BEGIN Extracted data

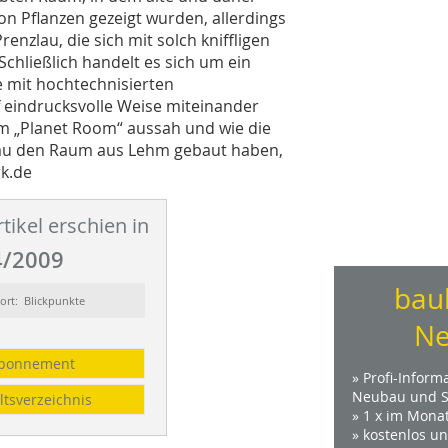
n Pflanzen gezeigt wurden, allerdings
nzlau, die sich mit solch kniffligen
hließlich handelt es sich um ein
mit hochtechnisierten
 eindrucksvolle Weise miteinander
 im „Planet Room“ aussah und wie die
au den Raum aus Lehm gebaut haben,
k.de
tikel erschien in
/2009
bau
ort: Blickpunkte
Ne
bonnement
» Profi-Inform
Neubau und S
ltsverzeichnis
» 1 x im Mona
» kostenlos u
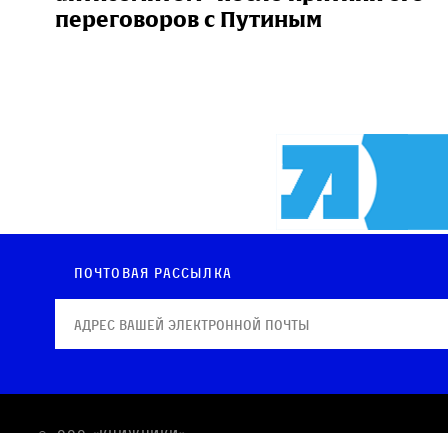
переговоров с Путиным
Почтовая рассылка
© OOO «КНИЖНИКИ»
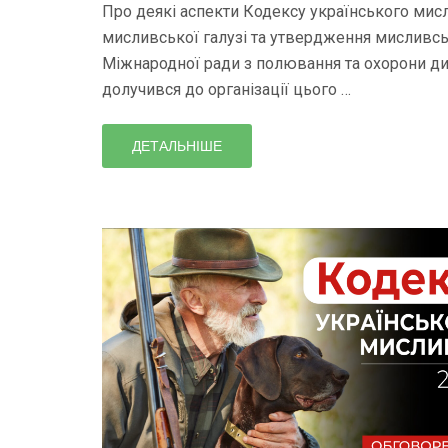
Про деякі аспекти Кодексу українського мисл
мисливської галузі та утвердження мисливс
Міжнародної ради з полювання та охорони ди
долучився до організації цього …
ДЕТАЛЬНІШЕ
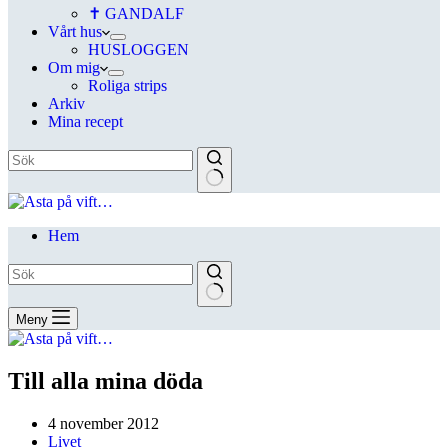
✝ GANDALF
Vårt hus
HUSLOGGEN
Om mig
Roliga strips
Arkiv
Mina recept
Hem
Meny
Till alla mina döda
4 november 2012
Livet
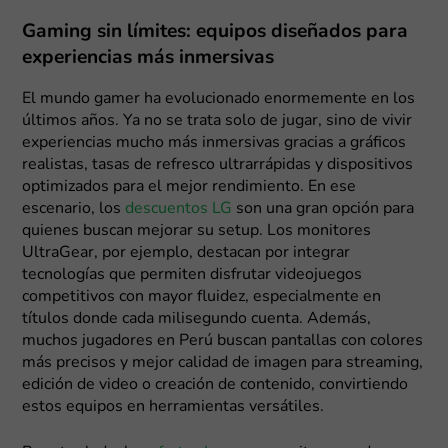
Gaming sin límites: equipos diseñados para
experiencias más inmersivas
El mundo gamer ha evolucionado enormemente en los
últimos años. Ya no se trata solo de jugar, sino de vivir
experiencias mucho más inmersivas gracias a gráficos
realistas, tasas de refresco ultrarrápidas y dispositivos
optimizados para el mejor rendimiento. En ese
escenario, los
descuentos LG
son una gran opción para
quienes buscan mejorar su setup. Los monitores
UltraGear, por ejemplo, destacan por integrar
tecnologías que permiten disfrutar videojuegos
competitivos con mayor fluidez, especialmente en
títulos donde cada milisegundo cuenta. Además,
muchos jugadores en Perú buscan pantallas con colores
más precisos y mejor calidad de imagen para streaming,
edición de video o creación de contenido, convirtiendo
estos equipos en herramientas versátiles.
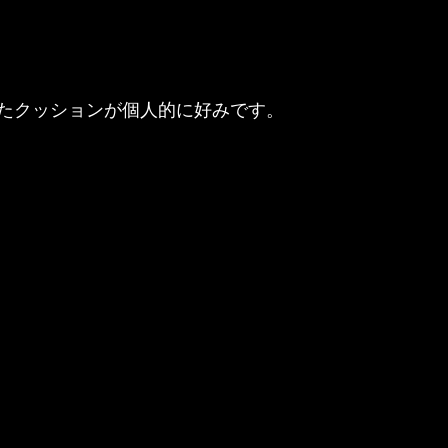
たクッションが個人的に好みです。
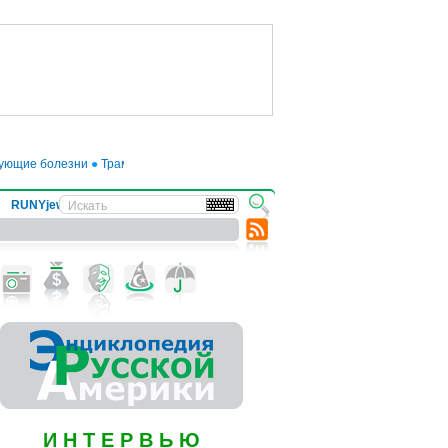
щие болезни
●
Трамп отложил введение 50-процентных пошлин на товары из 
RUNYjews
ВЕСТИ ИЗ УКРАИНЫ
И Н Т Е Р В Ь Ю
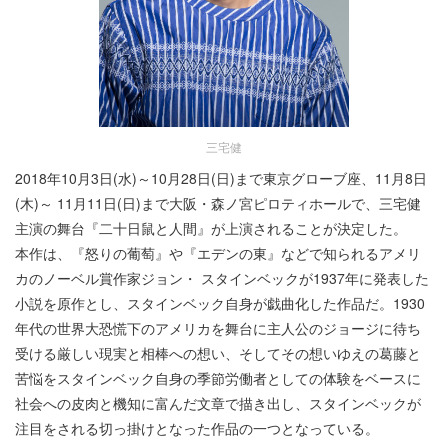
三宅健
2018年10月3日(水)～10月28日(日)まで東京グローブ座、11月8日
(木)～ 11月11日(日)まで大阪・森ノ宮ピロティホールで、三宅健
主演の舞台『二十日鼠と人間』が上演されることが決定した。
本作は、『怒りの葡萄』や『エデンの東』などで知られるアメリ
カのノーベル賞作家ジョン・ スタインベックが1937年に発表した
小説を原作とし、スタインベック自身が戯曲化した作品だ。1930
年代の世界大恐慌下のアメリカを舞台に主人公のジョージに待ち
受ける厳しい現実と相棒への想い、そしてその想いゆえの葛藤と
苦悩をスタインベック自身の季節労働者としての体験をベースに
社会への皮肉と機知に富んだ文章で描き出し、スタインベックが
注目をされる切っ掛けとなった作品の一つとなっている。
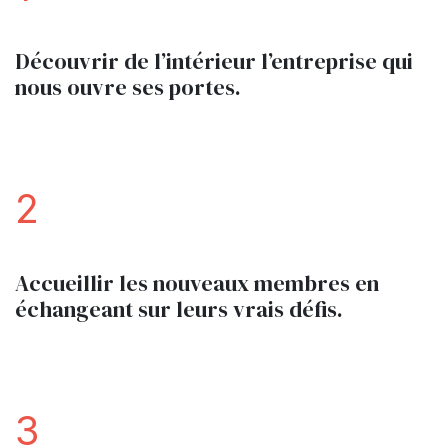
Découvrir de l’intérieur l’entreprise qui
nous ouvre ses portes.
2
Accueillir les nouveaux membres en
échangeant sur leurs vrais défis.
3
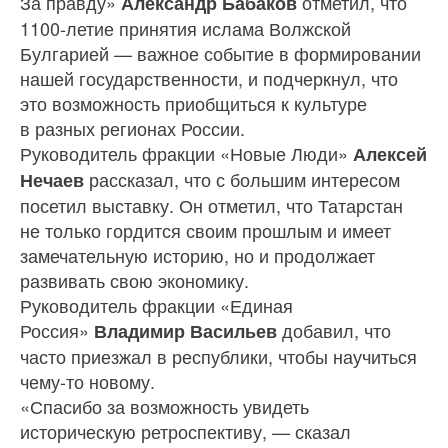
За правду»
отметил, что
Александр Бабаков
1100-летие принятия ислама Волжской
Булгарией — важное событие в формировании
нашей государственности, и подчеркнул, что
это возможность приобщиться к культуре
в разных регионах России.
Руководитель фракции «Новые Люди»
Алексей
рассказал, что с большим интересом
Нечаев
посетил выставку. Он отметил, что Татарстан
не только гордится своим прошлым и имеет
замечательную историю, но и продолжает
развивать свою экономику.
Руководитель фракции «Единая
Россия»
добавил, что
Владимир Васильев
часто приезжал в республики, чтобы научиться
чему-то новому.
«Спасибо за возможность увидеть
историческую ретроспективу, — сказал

END Extracted data

▶ _Exercise objective_
Using the data above, which lines fall from the one with "4 november 2012" through the one with "más precisos y"? Repeat them exactly, ends included, minus any pictures.

▶ _Solution_
4 november 2012
Livet
Gaming sin límites: equipos diseñados para
experiencias más inmersivas
El mundo gamer ha evolucionado enormemente en los
últimos años. Ya no se trata solo de jugar, sino de vivir
experiencias mucho más inmersivas gracias a gráficos
realistas, tasas de refresco ultrarrápidas y dispositivos
optimizados para el mejor rendimiento. En ese
escenario, los
descuentos LG
son una gran opción para
quienes buscan mejorar su setup. Los monitores
UltraGear, por ejemplo, destacan por integrar
tecnologías que permiten disfrutar videojuegos
competitivos con mayor fluidez, especialmente en
títulos donde cada milisegundo cuenta. Además,
muchos jugadores en Perú buscan pantallas con colores
más precisos y mejor calidad de imagen para streaming,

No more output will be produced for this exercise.